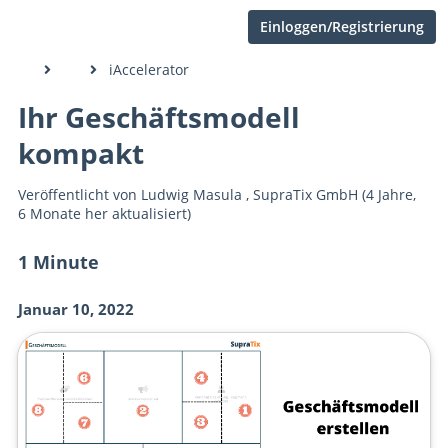
Einloggen/Registrierung
iAccelerator
Ihr Geschäftsmodell
kompakt
Veröffentlicht von
Ludwig Masula
,
SupraTix GmbH
(4 Jahre,
6 Monate her aktualisiert)
1 Minute
Januar 10, 2022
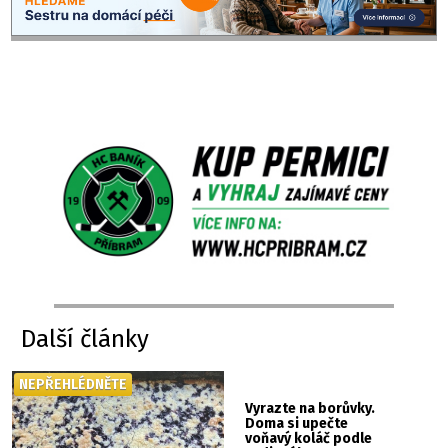
Další články
NEPŘEHLÉDNĚTE
Vyrazte na borůvky.
Doma si upečte
voňavý koláč podle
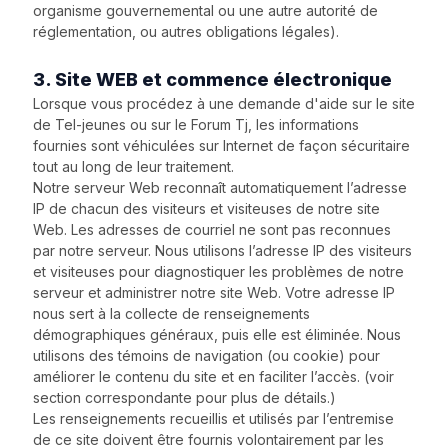
organisme gouvernemental ou une autre autorité de
réglementation, ou autres obligations légales).
3. Site WEB et commence électronique
Lorsque vous procédez à une demande d'aide sur le site
de Tel-jeunes ou sur le Forum Tj, les informations
fournies sont véhiculées sur Internet de façon sécuritaire
tout au long de leur traitement.
Notre serveur Web reconnaît automatiquement l’adresse
IP de chacun des visiteurs et visiteuses de notre site
Web. Les adresses de courriel ne sont pas reconnues
par notre serveur. Nous utilisons l’adresse IP des visiteurs
et visiteuses pour diagnostiquer les problèmes de notre
serveur et administrer notre site Web. Votre adresse IP
nous sert à la collecte de renseignements
démographiques généraux, puis elle est éliminée. Nous
utilisons des témoins de navigation (ou cookie) pour
améliorer le contenu du site et en faciliter l’accès. (voir
section correspondante pour plus de détails.)
Les renseignements recueillis et utilisés par l’entremise
de ce site doivent être fournis volontairement par les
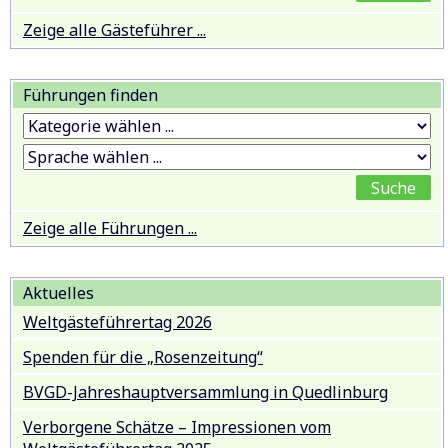
Zeige alle Gästeführer ...
Führungen finden
Zeige alle Führungen ...
Aktuelles
Weltgästeführertag 2026
Spenden für die „Rosenzeitung“
BVGD-Jahreshauptversammlung in Quedlinburg
Verborgene Schätze – Impressionen vom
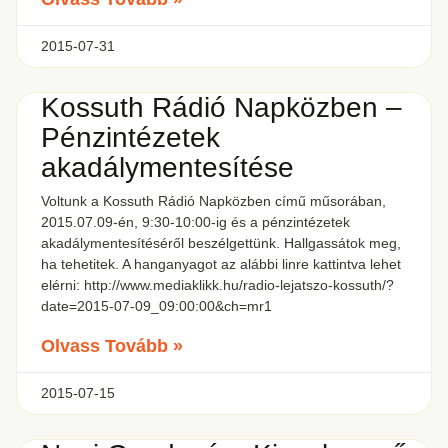
2015-07-31
Kossuth Rádió Napközben –
Pénzintézetek
akadálymentesítése
Voltunk a Kossuth Rádió Napközben című műsorában,
2015.07.09-én, 9:30-10:00-ig és a pénzintézetek
akadálymentesítéséről beszélgettünk. Hallgassátok meg,
ha tehetitek. A hanganyagot az alábbi linre kattintva lehet
elérni: http://www.mediaklikk.hu/radio-lejatszo-kossuth/?
date=2015-07-09_09:00:00&ch=mr1
Olvass Tovább »
2015-07-15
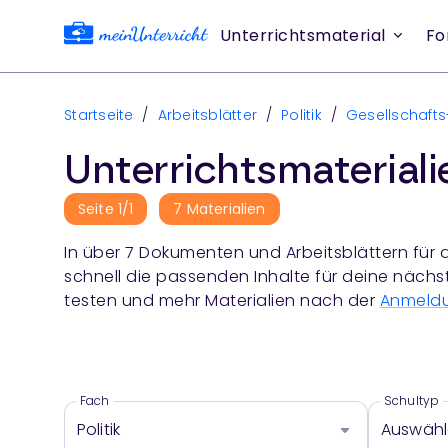
Unterrichtsmaterial
Fo
Startseite
/
Arbeitsblätter
/
Politik
/
Gesellschafts
Unterrichtsmaterial
Seite
1
/
1
7
Materialien
In über
7
Dokumenten und Arbeitsblättern für 
schnell die passenden Inhalte für deine nächs
testen und mehr Materialien nach der
Anmeld
Fach
Schultyp
Politik
Auswäh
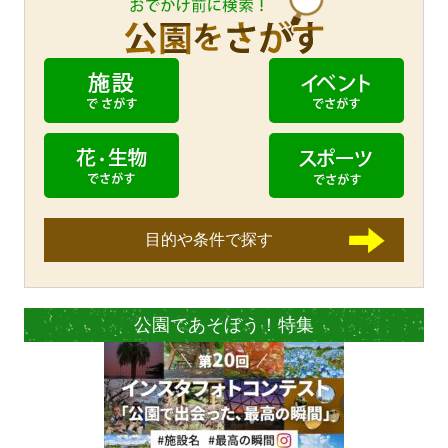
目的や条件で探す
公園であそぼう！特集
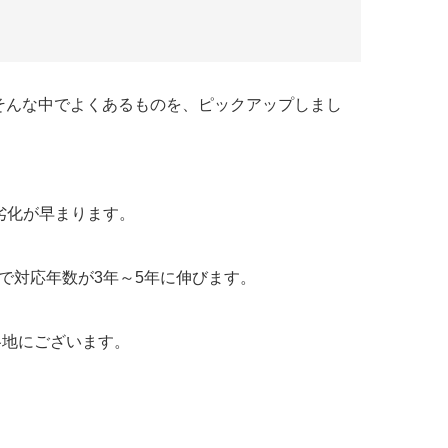
そんな中でよくあるものを、ピックアップしまし
劣化が早まります。
で対応年数が3年～5年に伸びます。
各地にございます。
。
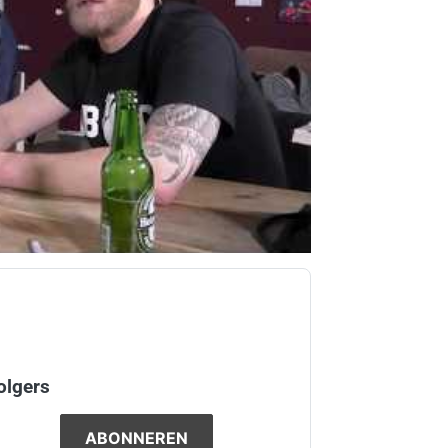
olgers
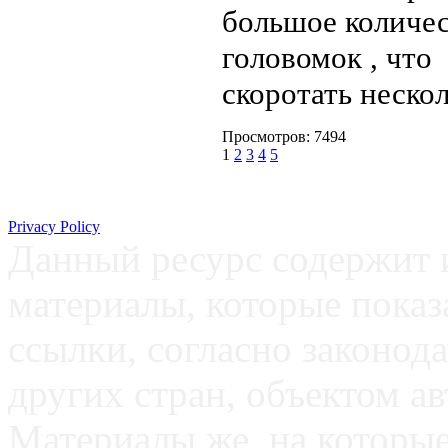
большое количес
головомок , что
скоротать нескол
Просмотров: 7494
1
2
3
4
5
Privacy Policy
Данный ресурс содержит 
материалы, которые пока
ссылки, согласно законод
других стран, объектом ав
Материалы же, на которые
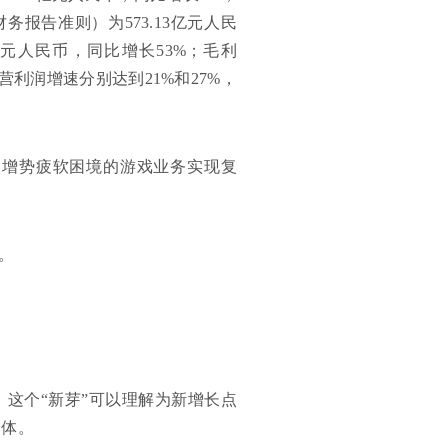
务报告准则）为573.13亿元人民
亿元人民币，同比增长53%；毛利
经营利润增速分别达到21%和27%，
入增势疲软困境的游戏业务实现复
。
。这个“新芽”可以理解为新增长点
合体。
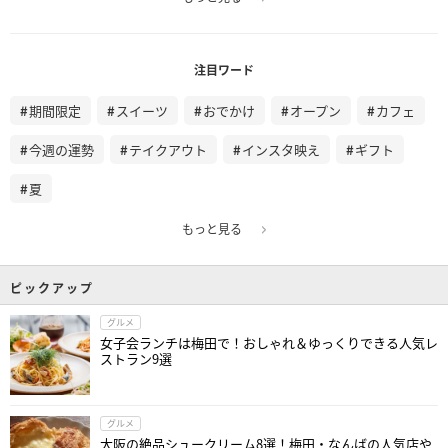
注目ワード
期間限定
スイーツ
おでかけ
オープン
カフェ
今週の運勢
テイクアウト
インスタ映え
ギフト
夏
もっと見る
ピックアップ
グルメ
女子会ランチは梅田で！おしゃれ＆ゆっくりできる人気レ
ストラン9選
グルメ
大阪の絶品シュークリーム8選！梅田・なんばの人気店や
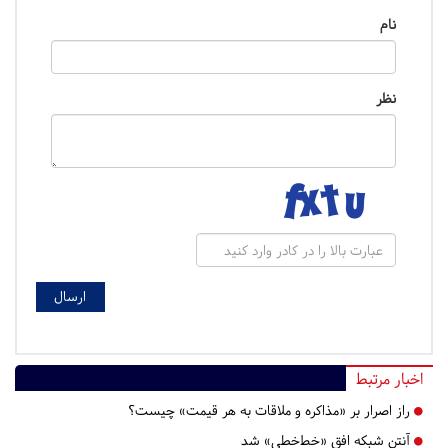
نام
نظر
اخبار مرتبط
راز اصرار بر «مذاکره و ملاقات به هر قیمت» چیست؟
آنتن شبکه افق «خط‌خطی» شد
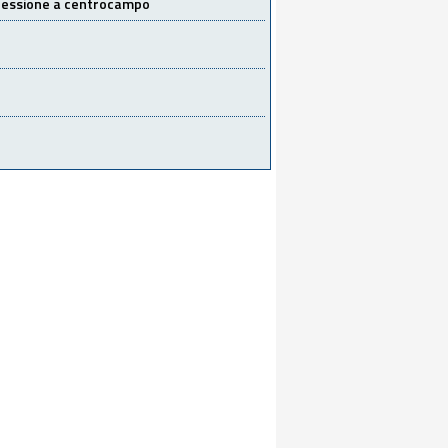
 cessione a centrocampo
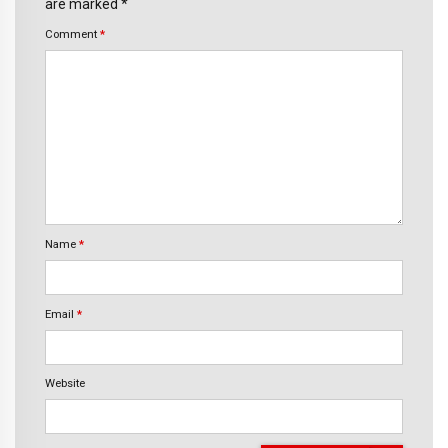
are marked *
Comment
*
Name
*
Email
*
Website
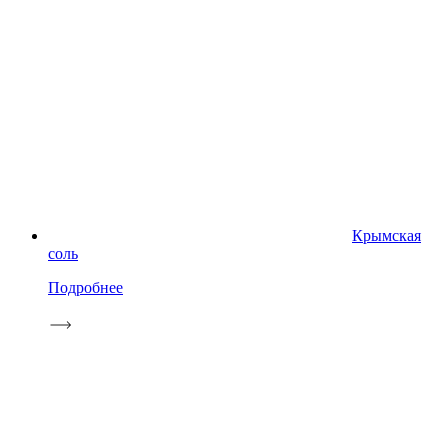
Крымская
соль
Подробнее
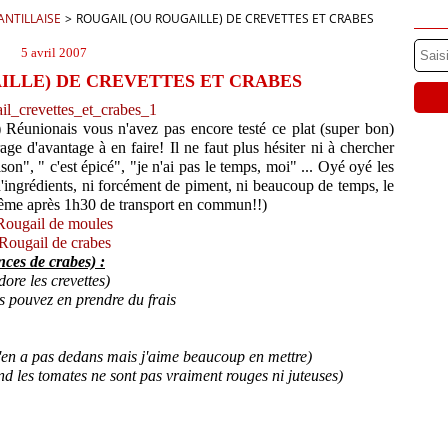
 ANTILLAISE
>
ROUGAIL (OU ROUGAILLE) DE CREVETTES ET CRABES
5 avril 2007
ILLE) DE CREVETTES ET CRABES
e) Réunionais vous n'avez pas encore testé ce plat (super bon)
age d'avantage à en faire! Il ne faut plus hésiter ni à chercher
son", " c'est épicé", "je n'ai pas le temps, moi" ... Oyé oyé les
ingrédients, ni forcément de piment, ni beaucoup de temps, le
 (même après 1h30 de transport en commun!!)
Rougail de moules
Rougail de crabes
nces de crabes) :
ore les crevettes)
us pouvez en prendre du frais
y'en a pas dedans mais j'aime beaucoup en mettre)
d les tomates ne sont pas vraiment rouges ni juteuses)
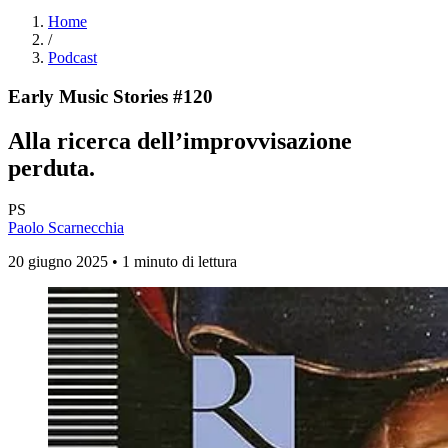
Home
/
Podcast
Early Music Stories #120
Alla ricerca dell’improvvisazione
perduta.
PS
Paolo Scarnecchia
20 giugno 2025 • 1 minuto di lettura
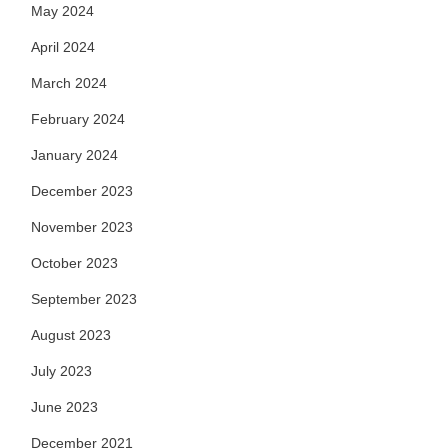
May 2024
April 2024
March 2024
February 2024
January 2024
December 2023
November 2023
October 2023
September 2023
August 2023
July 2023
June 2023
December 2021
★ ★ ★ ★ ★ ★ ★
Problem | Determine the number of lines in the listing that hold the word "Rádió". Nothing but that number is wanted.

Output for this exercise | 2